Stored data entries =>

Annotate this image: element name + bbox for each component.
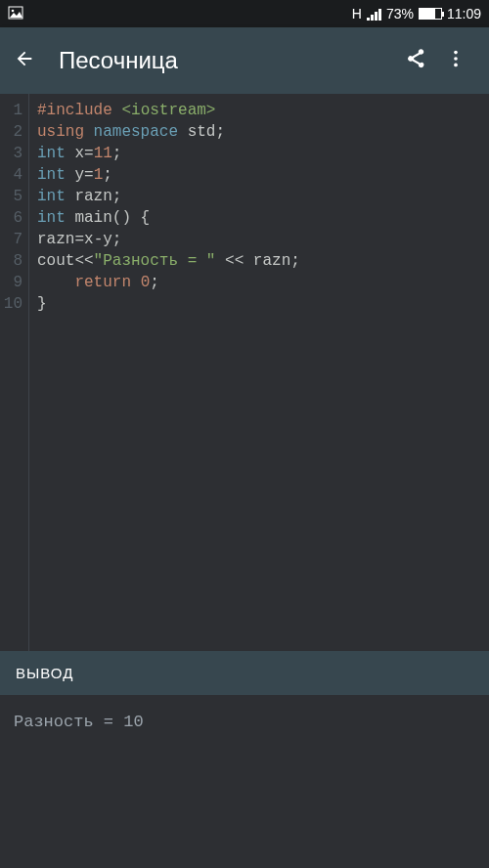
code-line[interactable]: int x=11;	[37, 143, 489, 164]
code-line[interactable]: using namespace std;	[37, 121, 489, 143]
battery-pct: 73%	[386, 6, 414, 22]
clock: 11:09	[447, 6, 481, 22]
line-number: 6	[0, 207, 22, 229]
overflow-menu-button[interactable]	[436, 48, 475, 73]
code-line[interactable]: }	[37, 293, 489, 315]
screenshot-icon	[8, 6, 23, 22]
line-number: 4	[0, 164, 22, 186]
app-bar: Песочница	[0, 27, 489, 94]
output-text: Разность = 10	[14, 713, 144, 731]
status-bar: H 73% 11:09	[0, 0, 489, 27]
svg-point-2	[454, 51, 458, 55]
line-number: 7	[0, 229, 22, 250]
line-number: 9	[0, 272, 22, 293]
code-line[interactable]: return 0;	[37, 272, 489, 293]
battery-icon	[419, 8, 442, 20]
line-number: 8	[0, 250, 22, 272]
code-line[interactable]: int main() {	[37, 207, 489, 229]
back-button[interactable]	[14, 48, 45, 73]
share-button[interactable]	[397, 48, 436, 73]
code-line[interactable]: cout<<"Разность = " << razn;	[37, 250, 489, 272]
code-line[interactable]: int y=1;	[37, 164, 489, 186]
line-number: 1	[0, 100, 22, 121]
line-number: 3	[0, 143, 22, 164]
code-editor[interactable]: 12345678910 #include <iostream>using nam…	[0, 94, 489, 651]
line-number: 2	[0, 121, 22, 143]
output-panel: Разность = 10	[0, 695, 489, 868]
line-number: 10	[0, 293, 22, 315]
page-title: Песочница	[59, 47, 397, 74]
svg-point-4	[454, 64, 458, 67]
code-line[interactable]: #include <iostream>	[37, 100, 489, 121]
network-type: H	[352, 6, 362, 22]
output-header: ВЫВОД	[0, 651, 489, 695]
code-line[interactable]: razn=x-y;	[37, 229, 489, 250]
code-area[interactable]: #include <iostream>using namespace std;i…	[29, 94, 489, 651]
code-line[interactable]: int razn;	[37, 186, 489, 207]
signal-icon	[367, 7, 381, 21]
svg-point-1	[12, 9, 15, 12]
line-gutter: 12345678910	[0, 94, 29, 651]
svg-point-3	[454, 57, 458, 61]
line-number: 5	[0, 186, 22, 207]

Problem statement => Please print the data above once more, exactly as it appears, with no pictures.

Exercise response =>
Annotate this image: element name + bbox for each component.
code-line[interactable]: int x=11;	[37, 143, 489, 164]
code-line[interactable]: using namespace std;	[37, 121, 489, 143]
battery-pct: 73%	[386, 6, 414, 22]
clock: 11:09	[447, 6, 481, 22]
line-number: 6	[0, 207, 22, 229]
overflow-menu-button[interactable]	[436, 48, 475, 73]
code-line[interactable]: }	[37, 293, 489, 315]
screenshot-icon	[8, 6, 23, 22]
line-number: 4	[0, 164, 22, 186]
app-bar: Песочница	[0, 27, 489, 94]
output-text: Разность = 10	[14, 713, 144, 731]
status-bar: H 73% 11:09	[0, 0, 489, 27]
svg-point-2	[454, 51, 458, 55]
line-number: 7	[0, 229, 22, 250]
line-number: 9	[0, 272, 22, 293]
code-line[interactable]: return 0;	[37, 272, 489, 293]
battery-icon	[419, 8, 442, 20]
line-number: 8	[0, 250, 22, 272]
code-line[interactable]: int main() {	[37, 207, 489, 229]
back-button[interactable]	[14, 48, 45, 73]
share-button[interactable]	[397, 48, 436, 73]
code-line[interactable]: cout<<"Разность = " << razn;	[37, 250, 489, 272]
code-line[interactable]: int y=1;	[37, 164, 489, 186]
line-number: 1	[0, 100, 22, 121]
line-number: 3	[0, 143, 22, 164]
code-editor[interactable]: 12345678910 #include <iostream>using nam…	[0, 94, 489, 651]
line-number: 2	[0, 121, 22, 143]
output-panel: Разность = 10	[0, 695, 489, 868]
line-number: 10	[0, 293, 22, 315]
page-title: Песочница	[59, 47, 397, 74]
svg-point-4	[454, 64, 458, 67]
code-line[interactable]: #include <iostream>	[37, 100, 489, 121]
network-type: H	[352, 6, 362, 22]
output-header: ВЫВОД	[0, 651, 489, 695]
code-line[interactable]: razn=x-y;	[37, 229, 489, 250]
code-area[interactable]: #include <iostream>using namespace std;i…	[29, 94, 489, 651]
code-line[interactable]: int razn;	[37, 186, 489, 207]
signal-icon	[367, 7, 381, 21]
svg-point-1	[12, 9, 15, 12]
line-gutter: 12345678910	[0, 94, 29, 651]
svg-point-3	[454, 57, 458, 61]
line-number: 5	[0, 186, 22, 207]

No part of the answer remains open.